子供がいても結婚を認めない?!

2010.1.17

 明朝は更新できないかも知れないので、今日やっておくことにします。military.comによると、戦死した海兵隊員の日本人妻が永住権を得ることなく、日本に帰国しました。

 2008年、イラクに派遣されていた22歳の海兵隊員マイケル・フレスキ三等軍曹(Sgt. Michael Ferschke)は、日本にいるホタル・ナカムラと電話を通じて結婚を行いました。1ヶ月後、マイケルは戦死しました。1950年代の出入国管理法は、女性が妊娠していたとしても、この結婚は完了していないと定めています。ホタル・フレスキの永住ビザ申請は却下され、彼女と1歳の息子マイキー(Mikey)は、テネシーのマリーヴィルにあるマイケルの実家に滞在していましたが、仕事のために沖縄に戻らなければならず、1月4日に発ちました。一家は議会が彼女の永住権を認める法案を通過させることを望んでいましたが、休日のために審議は進展しませんでした。ホタルとマイケルは代理結婚(proxy marriage)を行いました。これは、花嫁と花婿が結婚式のために同じ場所にいることができないケースで行うもので、軍隊で長い歴史を持っています。1940年代に通過した移民法は、米軍兵士の花嫁が移住するのを容易にし、1952年の代理結婚の成立条件は結婚詐欺を防止するように定められました。米軍は戦争で一緒にいられないカップルの代理結婚を認め、海兵隊はフレスキと彼の赤ん坊に遺族給付金を支払っています。しかし、移民を統括する国土安全保障省は移民のための結婚を認めないでしょう。

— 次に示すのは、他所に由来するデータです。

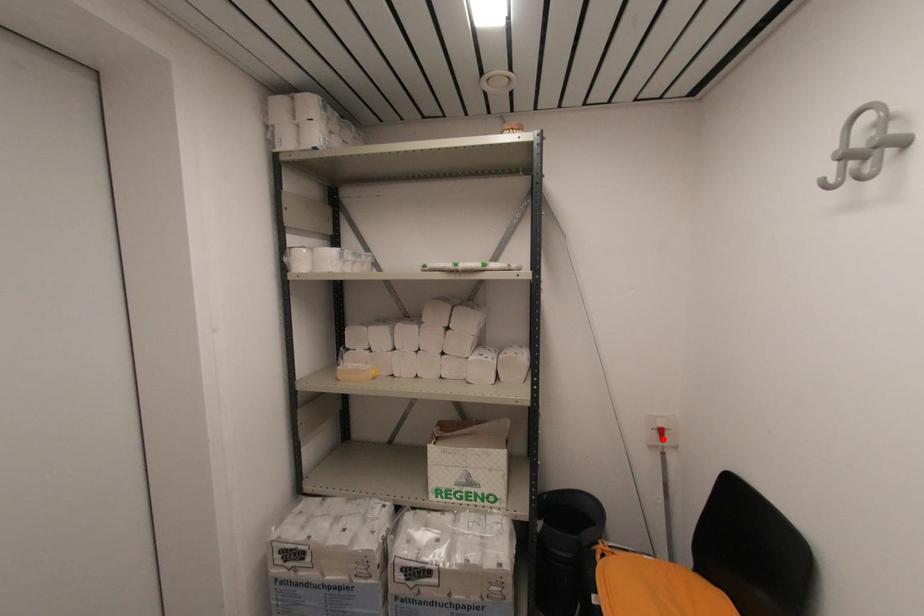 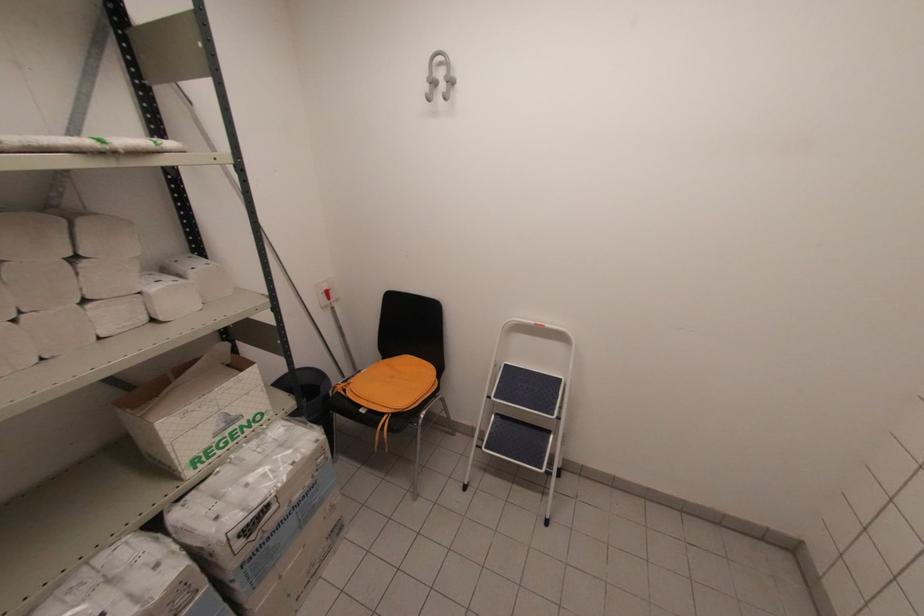 Locate, in the second image, the point that corresponds to the highlighted location in the first image.

(330, 299)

 これは日本のメディアが滅多に取り上げない種類のニュースです。アメリカで大きく報じられるのは、過去、海外派遣中の軍人が現地の女性と結婚することが何度もあったからです。特に、最もこの制度を利用したのが日本人女性で、太平洋戦争後に大勢が代理結婚を利用しました。拙著「ウォームービー・ガイド」でも、この問題をテーマにした「サヨナラ」という劇映画を簡単に紹介しましたが、日本人と米兵の結婚がアメリカで問題になったことがあるのです。当時、日本人女性は「かつての敵国の女」であり、米軍人の捕虜を虐待した残虐な日本人と同じだという意見です。しかし、国のために命を賭けて戦った「兵士が結婚したい」と言うのなら認めるべきだという意見も、当然のように出てきます。そこで、結婚の事実があれば、日本人女性が米軍人と共に帰国し、永住権をとることが認められました。こういう場合、海外派遣でカップルが同じ場所にいられない場合、別々の場所から結婚の手続きをとるのが代理結婚です。

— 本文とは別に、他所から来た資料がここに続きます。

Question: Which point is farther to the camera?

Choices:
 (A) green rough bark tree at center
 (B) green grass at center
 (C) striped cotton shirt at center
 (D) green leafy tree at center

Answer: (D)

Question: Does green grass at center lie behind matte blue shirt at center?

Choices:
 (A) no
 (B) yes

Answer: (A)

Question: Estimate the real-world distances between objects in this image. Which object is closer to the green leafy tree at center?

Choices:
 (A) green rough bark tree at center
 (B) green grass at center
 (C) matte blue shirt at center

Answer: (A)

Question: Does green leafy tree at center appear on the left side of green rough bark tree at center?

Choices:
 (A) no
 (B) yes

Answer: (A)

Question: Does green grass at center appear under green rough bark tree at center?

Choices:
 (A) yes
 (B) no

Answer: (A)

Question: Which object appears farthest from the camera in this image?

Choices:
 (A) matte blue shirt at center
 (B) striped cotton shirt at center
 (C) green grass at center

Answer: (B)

 代理結婚は、アメリカのごく一部の州を除いては違法とされています。軍人だけ認める州もあります。結婚後、一緒に生活していないカップルに婚姻を認めると、結婚詐欺などに利用される危険が出てくるので、「現実に一緒に暮らしているか」が結婚の条件になることが多いようです。色々と難しい問題があるので、アメリカには代理結婚に関する面倒な法律上の手続きをサポートする法律事務所があります。

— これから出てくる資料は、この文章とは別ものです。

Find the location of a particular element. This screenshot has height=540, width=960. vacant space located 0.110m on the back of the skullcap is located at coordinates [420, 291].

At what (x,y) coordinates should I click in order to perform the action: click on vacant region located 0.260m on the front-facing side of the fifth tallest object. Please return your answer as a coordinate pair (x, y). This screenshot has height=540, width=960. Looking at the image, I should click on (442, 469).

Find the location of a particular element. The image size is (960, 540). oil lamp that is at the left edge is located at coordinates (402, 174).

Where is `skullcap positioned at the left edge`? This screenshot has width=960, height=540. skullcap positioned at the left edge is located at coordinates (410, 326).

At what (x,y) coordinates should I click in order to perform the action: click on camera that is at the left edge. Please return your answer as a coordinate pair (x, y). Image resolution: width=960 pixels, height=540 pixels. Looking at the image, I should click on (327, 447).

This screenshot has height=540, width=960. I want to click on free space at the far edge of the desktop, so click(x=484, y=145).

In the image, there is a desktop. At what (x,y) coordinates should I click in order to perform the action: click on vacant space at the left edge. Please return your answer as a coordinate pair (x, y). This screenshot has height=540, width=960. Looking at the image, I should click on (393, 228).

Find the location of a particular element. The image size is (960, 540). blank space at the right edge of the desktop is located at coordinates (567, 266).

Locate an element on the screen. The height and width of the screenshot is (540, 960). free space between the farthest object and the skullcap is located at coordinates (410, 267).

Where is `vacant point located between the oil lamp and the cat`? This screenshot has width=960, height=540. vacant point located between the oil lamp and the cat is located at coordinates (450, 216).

 過去の流れを見る限り、マイケルの結婚を認めるべきだという動きが出てくる可能性は十分にあります。このケースが結婚詐欺ではないことは明らかで、両親も結婚を認め、子供もいるのです。あとは政治的な動きが問題を解決することになります。本人や家族、友人ができる限り政治家に問題をアピールすることが大事です。